__Input__
****************************************
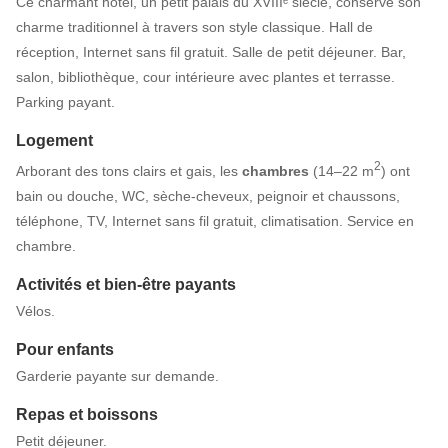
Ce charmant hôtel, un petit palais du XVIIIᵉ siècle, conserve son
charme traditionnel à travers son style classique. Hall de
réception, Internet sans fil gratuit. Salle de petit déjeuner. Bar,
salon, bibliothèque, cour intérieure avec plantes et terrasse.
Parking payant.
Logement
2
Arborant des tons clairs et gais, les
chambres
(14–22 m
) ont
bain ou douche, WC, sèche-cheveux, peignoir et chaussons,
téléphone, TV, Internet sans fil gratuit, climatisation. Service en
chambre.
Activités et bien-être payants
Vélos.
Pour enfants
Garderie payante sur demande.
Repas et boissons
Petit déjeuner.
****************************************
__Work instructions__
Copy out the data exactly and keep the pictures out.

__Written answer__
Ce charmant hôtel, un petit palais du XVIIIᵉ siècle, conserve son
charme traditionnel à travers son style classique. Hall de
réception, Internet sans fil gratuit. Salle de petit déjeuner. Bar,
salon, bibliothèque, cour intérieure avec plantes et terrasse.
Parking payant.
Logement
2
Arborant des tons clairs et gais, les
chambres
(14–22 m
) ont
bain ou douche, WC, sèche-cheveux, peignoir et chaussons,
téléphone, TV, Internet sans fil gratuit, climatisation. Service en
chambre.
Activités et bien-être payants
Vélos.
Pour enfants
Garderie payante sur demande.
Repas et boissons
Petit déjeuner.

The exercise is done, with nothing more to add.